*** Begin section ***

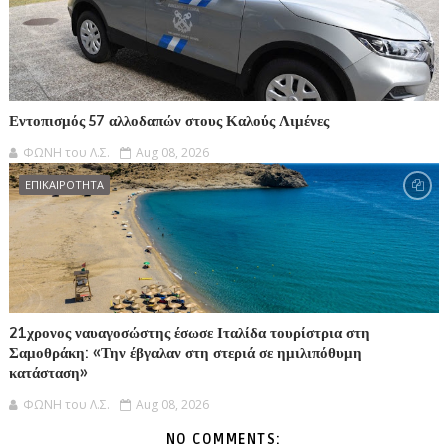
Εντοπισμός 57 αλλοδαπών στους Καλούς Λιμένες
ΦΩΝΗ του Λ.Σ.
Aug 08, 2026
ΕΠΙΚΑΙΡΟΤΗΤΑ
21χρονος ναυαγοσώστης έσωσε Ιταλίδα τουρίστρια στη
Σαμοθράκη: «Την έβγαλαν στη στεριά σε ημιλιπόθυμη
κατάσταση»
ΦΩΝΗ του Λ.Σ.
Aug 08, 2026
NO COMMENTS:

*** End section ***

- _WORK REQUIRED_: Every record is to be repeated exactly, and no picture is carried over.

- _ANSWER FOR THE TASK_:
Εντοπισμός 57 αλλοδαπών στους Καλούς Λιμένες
ΦΩΝΗ του Λ.Σ.
Aug 08, 2026
ΕΠΙΚΑΙΡΟΤΗΤΑ
21χρονος ναυαγοσώστης έσωσε Ιταλίδα τουρίστρια στη
Σαμοθράκη: «Την έβγαλαν στη στεριά σε ημιλιπόθυμη
κατάσταση»
ΦΩΝΗ του Λ.Σ.
Aug 08, 2026
NO COMMENTS:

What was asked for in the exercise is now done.